Fintech is broadly known as one of the more forward-thinking industries. Despite the fact that both technology and finance have traditionally been white male-dominated sectors, fintech leaders have spoken openly about attempting to close the gender pay gap and remove racism. But how much of that talk has actually been put into action? And is diversity, ethnicity, and inclusion (DE&I) really present in the industry? Or are we witnessing another case of DE&I washing?
Why are we still talking about DE&I washing?
It’s very easy to put beautiful pictures of diverse teams on a website. To write about DE&I commitment. To speak about it in the press. And then fail to act. In the course of the last few years, most companies have had to re-evaluate their position on DE&I, elucidating their commitment to the cause. But in most cases, when you look at the composition of the Board or the Senior Leadership Team, it quickly becomes clear that lip service has been paid, and nothing more and this is no less common in fintech. So, where are things going wrong?

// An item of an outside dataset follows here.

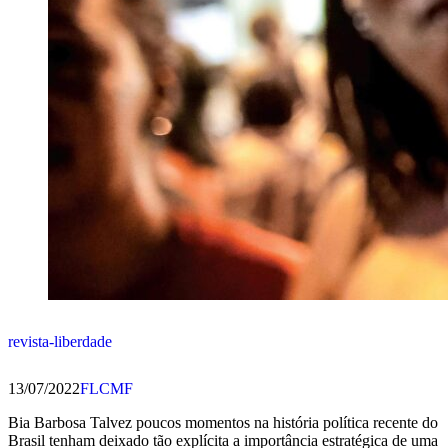
revista-liberdade
13/07/2022
FLCMF
Bia Barbosa Talvez poucos momentos na história política recente do
Brasil tenham deixado tão explícita a importância estratégica de uma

Diversity without Equity and Inclusion is pointless
Diverse representation is a simple step for businesses. Employ a few women. Promote a few people from diverse backgrounds. You’ve got yourself a team that looks good on press releases. But diverse representation doesn’t equate to people’s perspectives and experiences being included and valued. It doesn’t mean that everyone in the room is treated fairly, has equal access to opportunities, or receives equal pay.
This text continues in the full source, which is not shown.